Filter these entries, keeping only lines that hold the word "September".

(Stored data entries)
┄┄┄┄┄┄┄┄┄┄
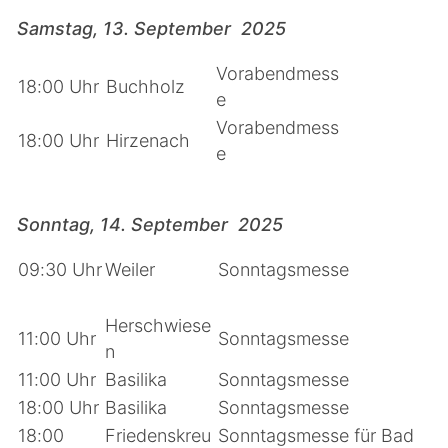
Samstag, 13. September 2025
Vorabendmess
18:00 Uhr
Buchholz
e
Vorabendmess
18:00 Uhr
Hirzenach
e
Sonntag, 14. September 2025
09:30 Uhr
Weiler
Sonntagsmesse
Herschwiese
11:00 Uhr
Sonntagsmesse
n
11:00 Uhr
Basilika
Sonntagsmesse
18:00 Uhr
Basilika
Sonntagsmesse
18:00
Friedenskreu
Sonntagsmesse für Bad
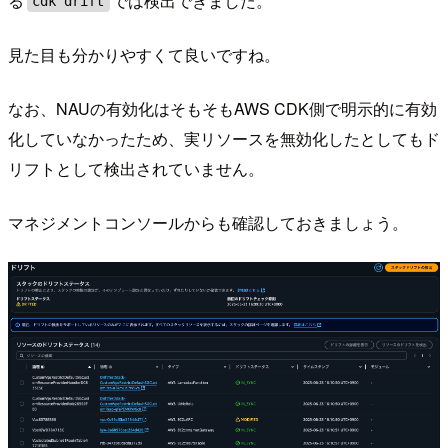
る
では検出できました。
cdk drift
見た目も分かりやすくて良いですね。
なお、NAUの有効化はそもそもAWS CDK側で明示的に有効
化していなかったため、実リソースを無効化したとしてもド
リフトとして検出されていません。
マネジメントコンソールからも確認しておきましょう。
┄┄┄┄┄┄┄┄┄┄
Answer for the task:
Samstag, 13. September 2025
Sonntag, 14. September 2025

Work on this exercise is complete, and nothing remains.